En otra vida sería mucho más valiente. Menos voluble, menos maleable. Han jugado y he perdido. Las damas, el ajedrez, los caballeros, las señoritas
Todos juegan, día tras día. Yo simplemente he perdido un avión. Uno que no volverá ni quiero que vuelva. Uno que ojalá se haya estrellado y del que no queden restos ni memorias. El avión que me hizo perder. Perder las ganas de dejar mi llanto en tus manos.

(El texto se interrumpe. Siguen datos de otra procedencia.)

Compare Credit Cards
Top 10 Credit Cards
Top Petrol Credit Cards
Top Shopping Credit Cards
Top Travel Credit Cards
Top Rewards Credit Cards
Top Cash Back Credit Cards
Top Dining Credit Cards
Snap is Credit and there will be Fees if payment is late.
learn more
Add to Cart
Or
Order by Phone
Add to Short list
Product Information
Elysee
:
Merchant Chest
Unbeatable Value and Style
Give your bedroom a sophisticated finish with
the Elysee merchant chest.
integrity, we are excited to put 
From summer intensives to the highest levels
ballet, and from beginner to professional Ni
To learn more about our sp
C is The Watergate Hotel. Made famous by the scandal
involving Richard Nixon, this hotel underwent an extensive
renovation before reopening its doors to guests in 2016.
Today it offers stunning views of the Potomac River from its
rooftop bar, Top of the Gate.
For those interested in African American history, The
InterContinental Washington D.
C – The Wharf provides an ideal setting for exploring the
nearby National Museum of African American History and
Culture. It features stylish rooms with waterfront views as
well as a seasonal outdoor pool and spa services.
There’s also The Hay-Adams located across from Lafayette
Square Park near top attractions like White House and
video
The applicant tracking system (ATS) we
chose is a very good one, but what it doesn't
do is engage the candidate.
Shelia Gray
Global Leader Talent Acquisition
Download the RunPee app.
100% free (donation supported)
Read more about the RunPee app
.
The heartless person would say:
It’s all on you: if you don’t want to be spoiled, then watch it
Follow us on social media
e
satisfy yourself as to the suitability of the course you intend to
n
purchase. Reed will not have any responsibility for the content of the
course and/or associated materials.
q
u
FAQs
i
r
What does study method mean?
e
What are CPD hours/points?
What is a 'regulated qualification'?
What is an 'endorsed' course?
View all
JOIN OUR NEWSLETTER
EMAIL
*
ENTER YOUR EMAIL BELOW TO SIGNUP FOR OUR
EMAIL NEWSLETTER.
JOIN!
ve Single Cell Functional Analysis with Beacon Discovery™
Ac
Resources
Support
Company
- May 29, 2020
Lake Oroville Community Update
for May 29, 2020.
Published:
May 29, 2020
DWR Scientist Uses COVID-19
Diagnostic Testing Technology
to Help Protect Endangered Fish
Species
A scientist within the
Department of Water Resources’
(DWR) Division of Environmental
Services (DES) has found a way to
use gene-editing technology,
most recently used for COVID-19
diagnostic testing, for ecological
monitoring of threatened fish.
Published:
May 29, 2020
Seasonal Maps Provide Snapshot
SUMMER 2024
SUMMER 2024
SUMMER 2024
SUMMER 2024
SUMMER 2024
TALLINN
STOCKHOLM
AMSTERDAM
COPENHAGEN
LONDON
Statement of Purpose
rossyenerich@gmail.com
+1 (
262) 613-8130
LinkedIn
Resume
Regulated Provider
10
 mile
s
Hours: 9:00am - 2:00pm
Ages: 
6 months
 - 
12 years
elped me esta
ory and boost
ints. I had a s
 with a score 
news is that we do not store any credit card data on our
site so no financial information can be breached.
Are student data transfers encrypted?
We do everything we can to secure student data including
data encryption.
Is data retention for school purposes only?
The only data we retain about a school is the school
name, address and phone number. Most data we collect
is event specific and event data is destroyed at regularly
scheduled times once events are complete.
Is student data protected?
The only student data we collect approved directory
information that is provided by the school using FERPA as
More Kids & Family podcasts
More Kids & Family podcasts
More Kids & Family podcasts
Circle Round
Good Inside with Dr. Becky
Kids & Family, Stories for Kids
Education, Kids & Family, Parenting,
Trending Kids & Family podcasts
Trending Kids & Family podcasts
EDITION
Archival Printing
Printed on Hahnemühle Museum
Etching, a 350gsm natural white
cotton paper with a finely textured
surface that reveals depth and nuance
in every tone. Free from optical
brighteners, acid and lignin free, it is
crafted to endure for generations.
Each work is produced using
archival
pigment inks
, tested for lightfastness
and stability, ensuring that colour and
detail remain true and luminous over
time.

Es veintisiete de Noviembre. Apenas llueve, y yo paseo en bici y en pantalón corto. La gente se ríe y yo con ellos. Subo el volumen, veo mis pies descalzos, fríos para no permitir ese maldito sentir de los pellizcos. Esos pellizcos que me hieren y que me llenan de metal pesado. Ato cabos, los deshago, los reutilizo para estrangularme
me río de la gente en pantalones cortos. Paseo y mi tiempo camina a mi lado. No me permite buscar dentro del fuselaje. El billete de avión está en el corcho con el recuerdo de no haber viajado.
No siento su conciencia. No la veo triste y apagada. No me imagino una noche suya entre persianas que suben y bajan. Yo las cierro y las vuelvo a abrir. Me encanta despertar a los vecinos. Son las ocho y veintitrés minutos y no he pegado ojo. Superglue. La lámpara intermitente. Alguno la recordará. El sofá y mi mochila de viaje parapetada con instrumentos de viaje. Lo tenía todo preparado. Un cinto que no fuese detectado como metal, un reloj con la hora exacta de mi parto. Algunas cosas sobran. Pensamientos, falacias, leyendas, costumbres. Confianza. Sobra confianza. Sobran llantos y mi dolor de cabeza.
La tristeza es un grado superlativo de la decepción. Mi decepción no la comparto, la sufro y la desdeño en mis ansias de votar para que te vayas de mí. No quiero que vuelvas a pisarme los cordones de mis articulaciones, no quiero que cortes mi riego sanguíneo, ni quiero que te asemejes nunca más a mis deseos de vivir."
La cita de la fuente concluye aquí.